--- Exercise requirements ---
The answer is the set of lines that include "portalulvrajitoarelor", copied from the data below.

-------------------------

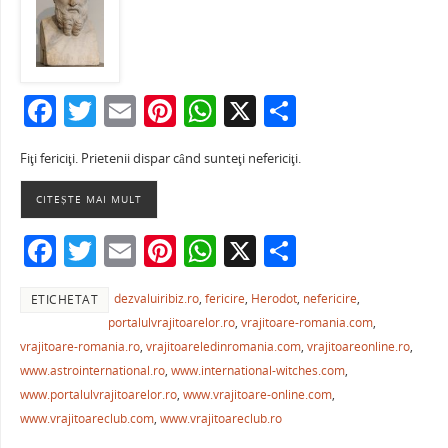
F
T
E
Pi
W
X
P
a
w
m
nt
h
ar
Fiţi fericiţi. Prietenii dispar când sunteţi nefericiţi.
c
itt
ai
er
at
ta
e
er
l
e
s
je
CITEȘTE MAI MULT
b
st
A
a
F
T
E
Pi
W
X
P
o
p
ză
a
w
m
nt
h
ar
o
p
dezvaluiribiz.ro
,
fericire
,
Herodot
,
nefericire
,
ETICHETAT
c
itt
ai
er
at
ta
k
portalulvrajitoarelor.ro
,
vrajitoare-romania.com
,
e
er
l
e
s
je
vrajitoare-romania.ro
,
vrajitoareledinromania.com
,
vrajitoareonline.ro
,
b
st
A
a
www.astrointernational.ro
,
www.international-witches.com
,
www.portalulvrajitoarelor.ro
,
www.vrajitoare-online.com
,
o
p
ză
www.vrajitoareclub.com
,
www.vrajitoareclub.ro
o
p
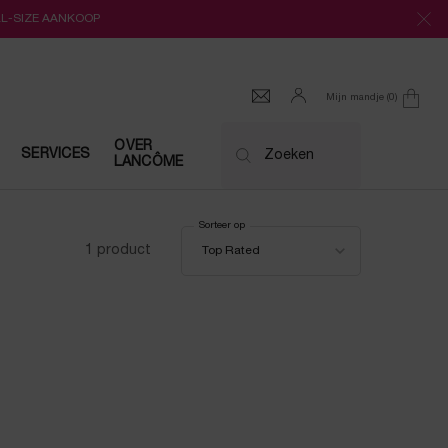
LL-SIZE AANKOOP
Mijn mandje
0
0 product
OVER
SERVICES
Zoeken
LANCÔME
Sorteer op
Sorteer op
1 product
Top Rated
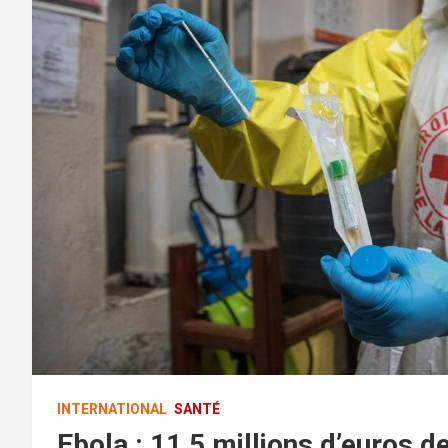
INTERNATIONAL
SANTÉ
Ebola : 11,5 millions d’euros de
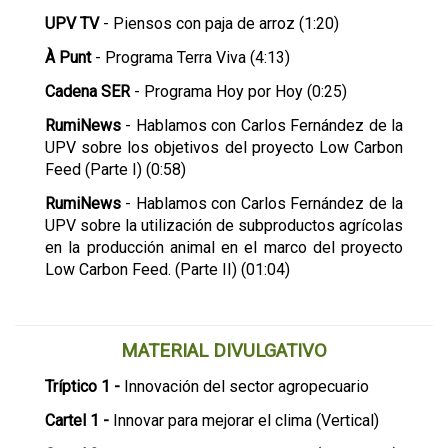
UPV TV
- Piensos con paja de arroz (1:20)
À Punt
- Programa Terra Viva (4:13)
Cadena SER
- Programa Hoy por Hoy (0:25)
RumiNews
- Hablamos con Carlos Fernández de la
UPV sobre los objetivos del proyecto Low Carbon
Feed (Parte I) (0:58)
RumiNews
- Hablamos con Carlos Fernández de la
UPV sobre la utilización de subproductos agrícolas
en la producción animal en el marco del proyecto
Low Carbon Feed. (Parte II) (01:04)
MATERIAL DIVULGATIVO
Tríptico 1 -
Innovación del sector agropecuario
Cartel 1 -
Innovar para mejorar el clima (Vertical)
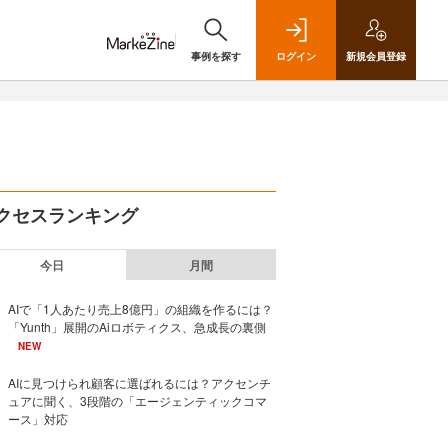
事例を探す
ログイン
新規
会員登録
クセスランキング
今日
月間
AIで「1人あたり売上8億円」の組織を作るには？
「Yunth」展開のAiロボティクス、急成長の裏側
NEW
AIに見つけられ顧客に選ばれるには？アクセンチ
ュアに聞く、3段階の「エージェンティックコマ
ース」対応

-------------------------

--- Answer area ---
portalulvrajitoarelor.ro
www.portalulvrajitoarelor.ro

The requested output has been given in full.